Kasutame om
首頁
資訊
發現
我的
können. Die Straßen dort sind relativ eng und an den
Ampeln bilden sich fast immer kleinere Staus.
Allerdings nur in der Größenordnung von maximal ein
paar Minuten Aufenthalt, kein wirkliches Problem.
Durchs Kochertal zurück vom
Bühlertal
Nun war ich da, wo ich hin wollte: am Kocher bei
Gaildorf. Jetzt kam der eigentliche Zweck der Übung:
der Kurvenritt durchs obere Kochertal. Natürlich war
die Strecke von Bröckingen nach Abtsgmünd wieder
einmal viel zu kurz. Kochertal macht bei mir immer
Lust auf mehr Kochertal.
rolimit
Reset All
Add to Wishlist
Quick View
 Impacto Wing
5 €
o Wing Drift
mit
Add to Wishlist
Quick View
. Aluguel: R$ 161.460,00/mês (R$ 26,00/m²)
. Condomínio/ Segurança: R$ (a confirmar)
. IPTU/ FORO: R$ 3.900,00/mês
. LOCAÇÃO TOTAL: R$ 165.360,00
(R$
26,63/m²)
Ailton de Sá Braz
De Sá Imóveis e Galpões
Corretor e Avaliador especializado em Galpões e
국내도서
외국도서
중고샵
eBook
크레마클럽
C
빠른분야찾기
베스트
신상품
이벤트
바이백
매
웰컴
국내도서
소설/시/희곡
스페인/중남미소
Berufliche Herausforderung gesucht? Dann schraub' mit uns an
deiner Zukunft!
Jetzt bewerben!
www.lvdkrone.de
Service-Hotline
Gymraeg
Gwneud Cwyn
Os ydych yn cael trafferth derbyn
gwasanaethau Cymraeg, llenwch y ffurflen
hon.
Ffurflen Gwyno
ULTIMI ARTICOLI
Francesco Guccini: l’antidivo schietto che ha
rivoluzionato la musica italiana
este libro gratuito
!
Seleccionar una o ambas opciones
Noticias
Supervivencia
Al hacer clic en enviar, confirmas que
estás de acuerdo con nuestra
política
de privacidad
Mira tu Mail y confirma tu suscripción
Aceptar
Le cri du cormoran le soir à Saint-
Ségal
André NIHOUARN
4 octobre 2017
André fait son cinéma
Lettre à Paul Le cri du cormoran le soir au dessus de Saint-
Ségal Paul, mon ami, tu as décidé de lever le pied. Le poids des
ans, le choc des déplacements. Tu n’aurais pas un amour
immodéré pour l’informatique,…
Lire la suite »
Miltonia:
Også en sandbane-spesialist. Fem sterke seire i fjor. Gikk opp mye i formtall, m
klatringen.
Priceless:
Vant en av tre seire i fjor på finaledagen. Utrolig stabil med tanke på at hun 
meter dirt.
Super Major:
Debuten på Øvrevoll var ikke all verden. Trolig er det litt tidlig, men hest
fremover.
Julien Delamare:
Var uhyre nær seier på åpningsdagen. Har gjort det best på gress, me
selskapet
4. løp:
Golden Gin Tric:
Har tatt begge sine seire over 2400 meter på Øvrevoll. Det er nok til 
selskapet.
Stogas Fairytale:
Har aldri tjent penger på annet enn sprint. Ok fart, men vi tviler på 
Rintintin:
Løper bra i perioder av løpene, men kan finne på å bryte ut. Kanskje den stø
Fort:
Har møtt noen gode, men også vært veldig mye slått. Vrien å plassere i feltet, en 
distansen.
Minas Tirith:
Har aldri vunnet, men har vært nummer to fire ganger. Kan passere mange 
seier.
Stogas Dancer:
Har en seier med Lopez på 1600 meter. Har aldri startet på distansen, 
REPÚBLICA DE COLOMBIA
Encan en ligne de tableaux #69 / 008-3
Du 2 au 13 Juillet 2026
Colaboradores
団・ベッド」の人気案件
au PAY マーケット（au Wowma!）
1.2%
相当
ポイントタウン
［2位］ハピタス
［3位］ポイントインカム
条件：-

• • • • •

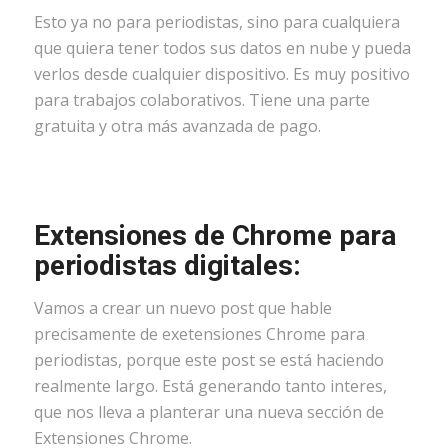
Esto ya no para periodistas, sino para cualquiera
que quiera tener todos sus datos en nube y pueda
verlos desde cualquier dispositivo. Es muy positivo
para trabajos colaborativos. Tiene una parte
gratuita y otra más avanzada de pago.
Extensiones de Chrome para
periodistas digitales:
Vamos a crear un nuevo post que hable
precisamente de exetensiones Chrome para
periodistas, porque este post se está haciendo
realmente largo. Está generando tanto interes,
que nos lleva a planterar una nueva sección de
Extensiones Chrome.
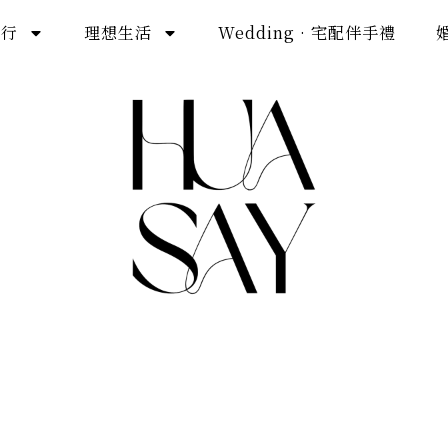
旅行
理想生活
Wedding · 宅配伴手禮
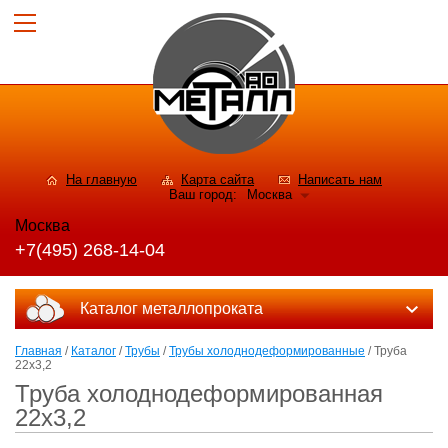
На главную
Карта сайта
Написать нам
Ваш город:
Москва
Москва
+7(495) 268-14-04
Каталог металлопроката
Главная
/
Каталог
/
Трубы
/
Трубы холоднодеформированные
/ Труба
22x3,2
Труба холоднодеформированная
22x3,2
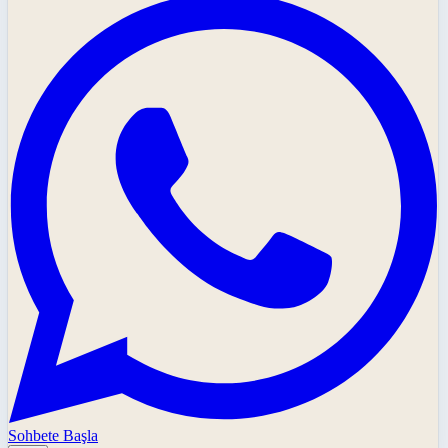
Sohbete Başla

• • • • •

* [What you have to do]: Every line with the word "seire" in it should be copied from the listing above.

* [Final answer]:
Også en sandbane-spesialist. Fem sterke seire i fjor. Gikk opp mye i formtall, m
Vant en av tre seire i fjor på finaledagen. Utrolig stabil med tanke på at hun 
Har tatt begge sine seire over 2400 meter på Øvrevoll. Det er nok til 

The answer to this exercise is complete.